### WHAT THE TASK REQUIRES:
Please print, exactly, only the lines in the entries below from the line that has "économie substantielle (50" through the line that has "STJ aprova perda". Pictures don't go in.

Items from a dataset
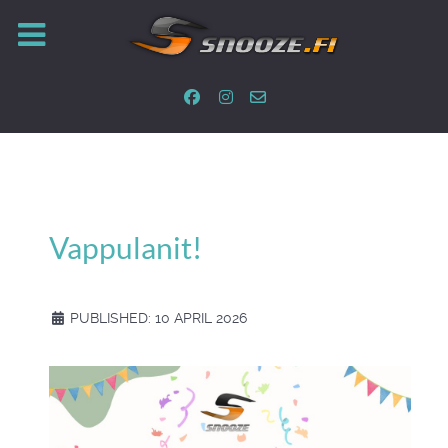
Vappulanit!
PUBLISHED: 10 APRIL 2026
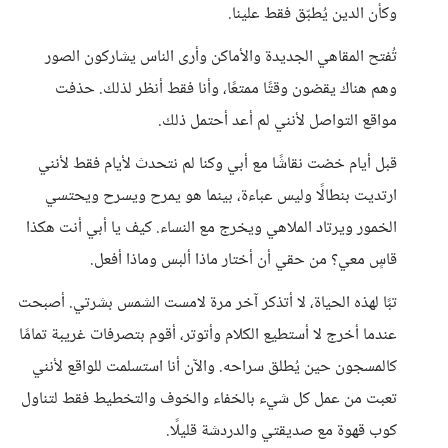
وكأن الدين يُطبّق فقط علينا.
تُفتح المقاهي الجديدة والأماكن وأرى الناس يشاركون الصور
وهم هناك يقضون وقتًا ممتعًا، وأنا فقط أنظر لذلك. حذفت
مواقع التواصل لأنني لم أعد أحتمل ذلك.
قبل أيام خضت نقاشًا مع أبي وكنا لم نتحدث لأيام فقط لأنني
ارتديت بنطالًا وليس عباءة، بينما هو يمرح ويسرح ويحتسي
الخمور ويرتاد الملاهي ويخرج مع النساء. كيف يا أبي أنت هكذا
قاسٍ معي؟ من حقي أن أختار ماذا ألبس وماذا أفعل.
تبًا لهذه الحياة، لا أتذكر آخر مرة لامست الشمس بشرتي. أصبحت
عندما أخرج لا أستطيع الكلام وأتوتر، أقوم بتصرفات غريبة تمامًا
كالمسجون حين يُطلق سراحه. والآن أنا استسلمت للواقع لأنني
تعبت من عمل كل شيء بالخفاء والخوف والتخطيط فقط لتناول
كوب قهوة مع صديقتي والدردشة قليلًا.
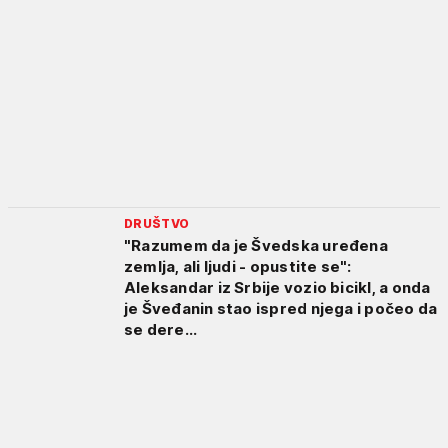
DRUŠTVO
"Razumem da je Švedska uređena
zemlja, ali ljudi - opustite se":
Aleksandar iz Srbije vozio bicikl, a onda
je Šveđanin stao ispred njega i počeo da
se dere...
---
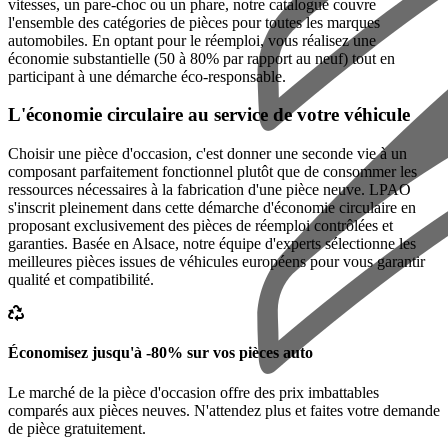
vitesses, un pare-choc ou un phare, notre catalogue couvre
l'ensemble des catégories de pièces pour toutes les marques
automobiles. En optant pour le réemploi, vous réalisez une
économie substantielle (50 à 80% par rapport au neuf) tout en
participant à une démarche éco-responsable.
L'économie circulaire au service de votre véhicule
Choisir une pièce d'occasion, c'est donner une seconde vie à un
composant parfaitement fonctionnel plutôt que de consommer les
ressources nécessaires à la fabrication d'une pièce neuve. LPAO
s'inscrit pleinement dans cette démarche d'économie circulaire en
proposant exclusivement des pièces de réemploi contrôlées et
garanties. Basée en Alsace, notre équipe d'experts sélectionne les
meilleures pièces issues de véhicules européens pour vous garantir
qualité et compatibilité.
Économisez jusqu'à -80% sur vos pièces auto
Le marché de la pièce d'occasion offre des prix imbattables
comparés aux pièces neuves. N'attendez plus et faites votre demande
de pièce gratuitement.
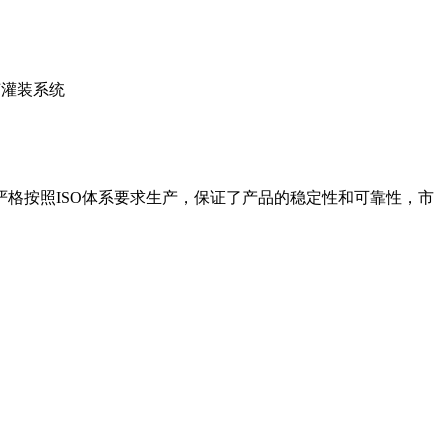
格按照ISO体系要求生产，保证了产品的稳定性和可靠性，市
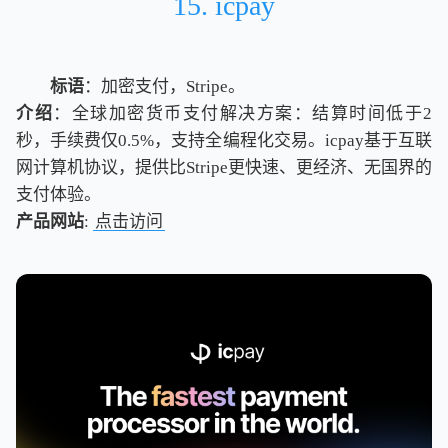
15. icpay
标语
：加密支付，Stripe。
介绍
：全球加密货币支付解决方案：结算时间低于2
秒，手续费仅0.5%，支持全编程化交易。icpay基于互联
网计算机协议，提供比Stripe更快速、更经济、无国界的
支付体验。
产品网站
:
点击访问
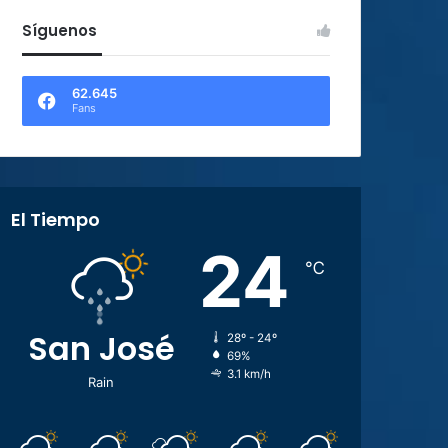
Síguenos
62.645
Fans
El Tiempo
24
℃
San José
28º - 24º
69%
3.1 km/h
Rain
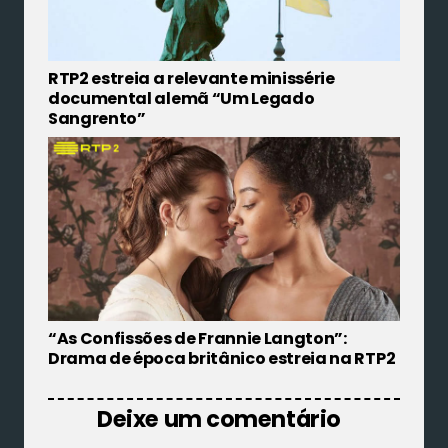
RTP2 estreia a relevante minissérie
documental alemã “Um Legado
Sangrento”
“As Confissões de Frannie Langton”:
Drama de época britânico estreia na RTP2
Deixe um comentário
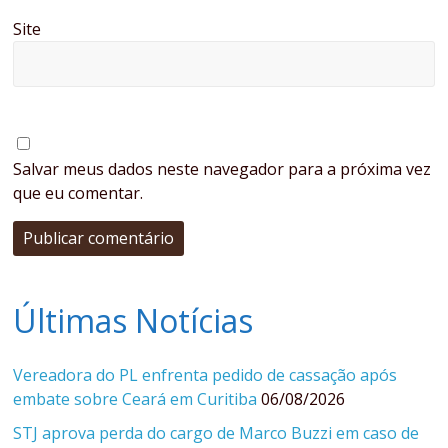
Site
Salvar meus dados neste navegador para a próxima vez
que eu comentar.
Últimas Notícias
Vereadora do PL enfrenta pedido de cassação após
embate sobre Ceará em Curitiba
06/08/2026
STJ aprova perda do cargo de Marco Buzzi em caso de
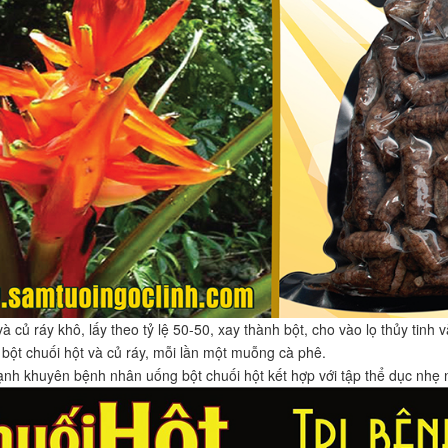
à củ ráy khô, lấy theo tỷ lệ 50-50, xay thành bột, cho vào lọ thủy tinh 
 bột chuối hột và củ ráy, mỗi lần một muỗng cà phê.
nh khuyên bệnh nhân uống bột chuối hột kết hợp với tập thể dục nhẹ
--
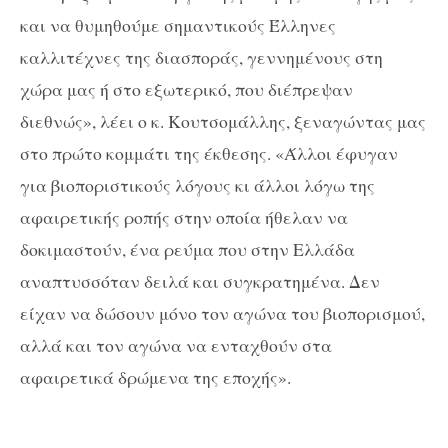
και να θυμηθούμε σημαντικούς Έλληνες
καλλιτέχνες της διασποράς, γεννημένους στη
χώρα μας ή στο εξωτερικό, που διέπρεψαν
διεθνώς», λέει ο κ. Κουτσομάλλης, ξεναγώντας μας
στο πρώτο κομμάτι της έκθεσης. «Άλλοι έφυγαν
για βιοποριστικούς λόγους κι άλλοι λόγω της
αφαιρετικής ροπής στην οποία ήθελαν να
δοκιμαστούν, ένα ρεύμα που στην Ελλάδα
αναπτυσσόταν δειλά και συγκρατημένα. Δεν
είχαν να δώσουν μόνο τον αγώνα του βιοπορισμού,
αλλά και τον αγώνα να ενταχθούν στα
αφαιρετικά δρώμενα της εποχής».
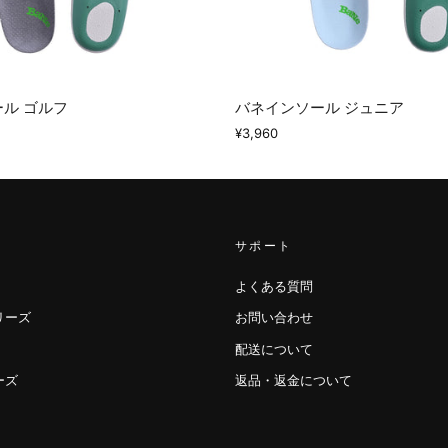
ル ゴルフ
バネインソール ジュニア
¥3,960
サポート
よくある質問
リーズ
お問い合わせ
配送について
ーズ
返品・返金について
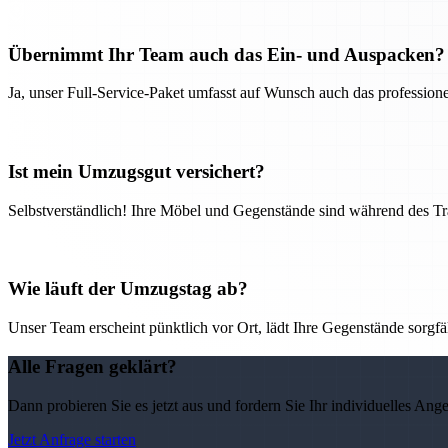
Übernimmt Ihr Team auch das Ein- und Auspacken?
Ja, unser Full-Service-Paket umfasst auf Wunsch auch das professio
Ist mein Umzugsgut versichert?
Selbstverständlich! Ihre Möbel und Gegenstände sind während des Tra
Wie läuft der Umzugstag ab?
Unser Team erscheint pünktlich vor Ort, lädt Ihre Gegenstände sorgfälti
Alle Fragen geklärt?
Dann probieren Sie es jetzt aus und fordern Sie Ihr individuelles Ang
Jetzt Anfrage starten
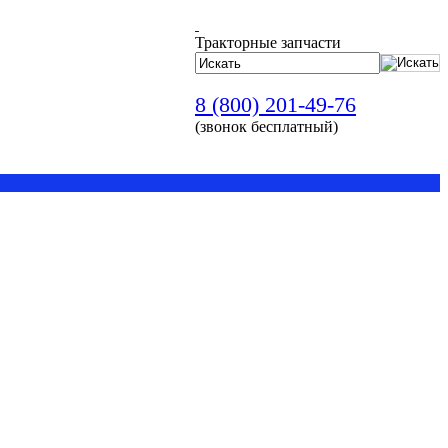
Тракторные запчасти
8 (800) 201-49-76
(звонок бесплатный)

### TASK OUTPUT:
économie substantielle (50 à 80% par rapport au neuf) tout en
participant à une démarche éco-responsable.
L'économie circulaire au service de votre véhicule
Choisir une pièce d'occasion, c'est donner une seconde vie à un
composant parfaitement fonctionnel plutôt que de consommer les
ressources nécessaires à la fabrication d'une pièce neuve. LPAO
s'inscrit pleinement dans cette démarche d'économie circulaire en
proposant exclusivement des pièces de réemploi contrôlées et
garanties. Basée en Alsace, notre équipe d'experts sélectionne les
meilleures pièces issues de véhicules européens pour vous garantir
qualité et compatibilité.
Économisez jusqu'à -80% sur vos pièces auto
Le marché de la pièce d'occasion offre des prix imbattables
comparés aux pièces neuves. N'attendez plus et faites votre demande
de pièce gratuitement.
格按照ISO体系要求生产，保证了产品的稳定性和可靠性，市
15. icpay
标语
：加密支付，Stripe。
介绍
：全球加密货币支付解决方案：结算时间低于2
秒，手续费仅0.5%，支持全编程化交易。icpay基于互联
网计算机协议，提供比Stripe更快速、更经济、无国界的
支付体验。
产品网站
:
点击访问
Síguenos
62.645
Fans
El Tiempo
24
℃
San José
28º - 24º
69%
3.1 km/h
Rain
RTP2 estreia a relevante minissérie
documental alemã “Um Legado
Sangrento”
“As Confissões de Frannie Langton”:
Drama de época britânico estreia na RTP2
Deixe um comentário
Site
Salvar meus dados neste navegador para a próxima vez
que eu comentar.
Últimas Notícias
Vereadora do PL enfrenta pedido de cassação após
embate sobre Ceará em Curitiba
06/08/2026
STJ aprova perda do cargo de Marco Buzzi em caso de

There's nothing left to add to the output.